5. You must notify the GMC promptly of any post you accept for which registration with the GMC is required and provide the GMC with the contact details of your employer.
6. You must allow the GMC to exchange information with your employer, or any organisation for which you provide medical services, and any individual involved in your supervision.
7. You must inform the GMC of any formal disciplinary proceedings taken against you, from the date of this determination.
8. You must inform the GMC if you apply for employment outside the UK.
9. You must inform the following parties that your registration is subject to the conditions, listed at 1 to 8 above:
Any organisation or person employing or contracting with you (including HM Coroner) to undertake medical work;
Any locum agency or out-of-hours service you are registered with or apply to be registered with (at the time of application);
Any prospective employer (at the time of application).

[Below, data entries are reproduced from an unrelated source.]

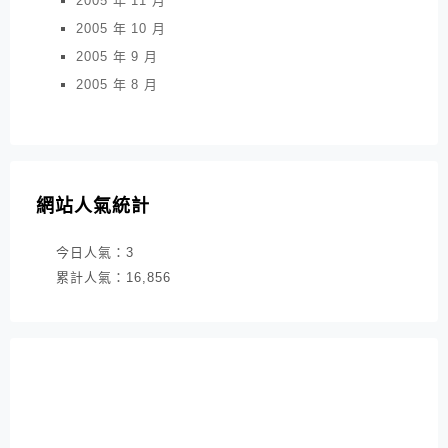
2005 年 11 月
2005 年 10 月
2005 年 9 月
2005 年 8 月
網站人氣統計
今日人氣：
3
累計人氣：
16,856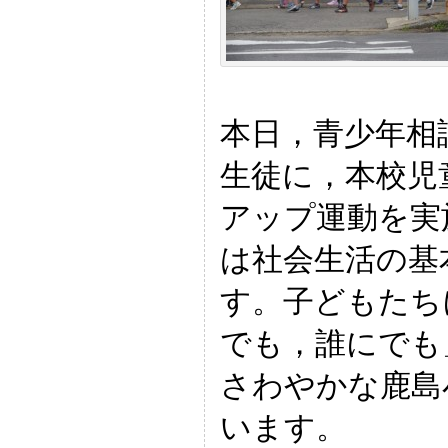
本日，青少年相
生徒に，本校児
アップ運動を実
は社会生活の基
す。子どもたち
でも，誰にでも
さわやかな鹿島
います。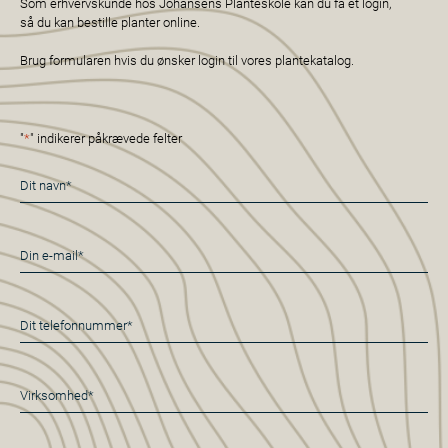
Som erhvervskunde hos Johansens Planteskole kan du få et login,
så du kan bestille planter online.
Brug formularen hvis du ønsker login til vores plantekatalog.
"
*
" indikerer påkrævede felter
Navn
*
E-
mail
*
Telefon
*
Virksomhed*
*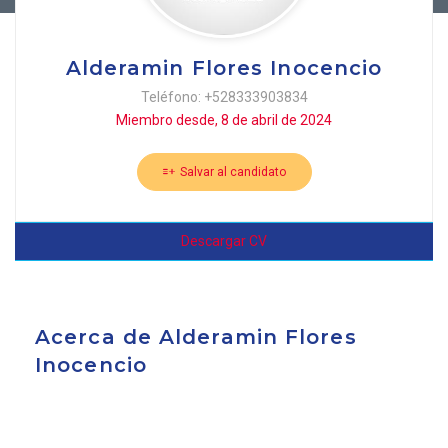
Alderamin Flores Inocencio
Teléfono: +528333903834
Miembro desde, 8 de abril de 2024
Salvar al candidato
Descargar CV
Acerca de Alderamin Flores
Inocencio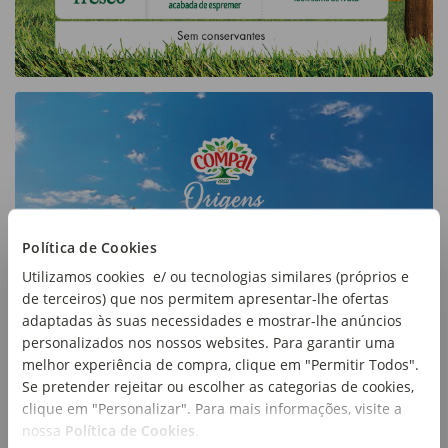
Política de Cookies
Utilizamos cookies e/ ou tecnologias similares (próprios e
de terceiros) que nos permitem apresentar-lhe ofertas
adaptadas às suas necessidades e mostrar-lhe anúncios
personalizados nos nossos websites. Para garantir uma
melhor experiência de compra, clique em "Permitir Todos".
Se pretender rejeitar ou escolher as categorias de cookies,
clique em "Personalizar". Para mais informações, visite a
nossa
Política de Cookies
.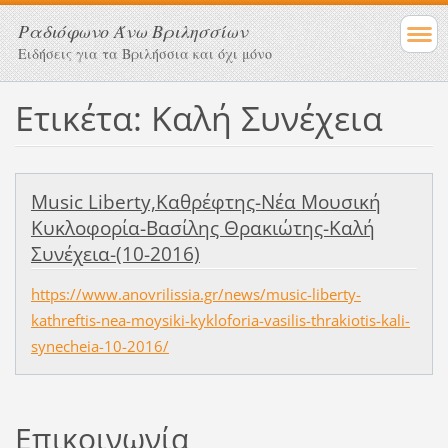
Ραδιόφωνο Άνω Βριλησσίων
Ειδήσεις για τα Βριλήσσια και όχι μόνο
Ετικέτα: Καλή Συνέχεια
Music Liberty,Καθρέφτης-Νέα Μουσική
Κυκλοφορία-Βασίλης Θρακιώτης-Καλή
Συνέχεια-(10-2016)
https://www.anovrilissia.gr/news/music-liberty-
kathreftis-nea-moysiki-kykloforia-vasilis-thrakiotis-kali-
synecheia-10-2016/
Επικοινωνία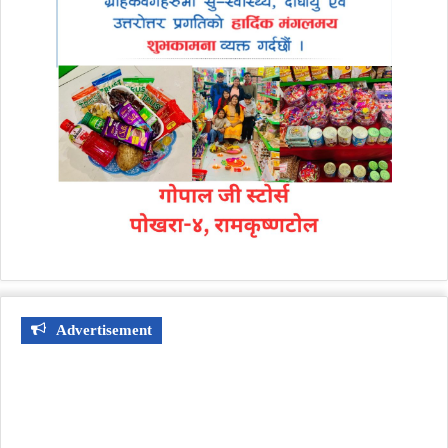
Advertisement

In reaching its decision to impose conditions on your registration for a period of 12 months, the Panel considers that this will give you sufficient time in which to demonstrate that you have sustained the changes in your practice. Before the end of this period of conditional registration a Fitness to Practise Panel will meet to review your case. A letter will be sent to you about the arrangements for the review hearing which you will be expected to attend. At that hearing, the Panel reviewing the case will expect to receive the following:  
An assessment from your supervisor on your protocol and your log  
A copy of the protocol
A copy of the log

The effect of this direction is that, unless you exercise your right of appeal, your registration will be subject to these conditions for a period of 12 months, beginning 28 days from the date when written notice of this direction has been deemed to have been served upon you. Having regard to the measures outlined by your Counsel regarding your current practice arrangements, and the Panel's view that there it is unlikely that there is a risk of recurrence of these events, the Panel is not minded to impose these conditions immediately, unless either Counsel wishes to make submissions on this matter.”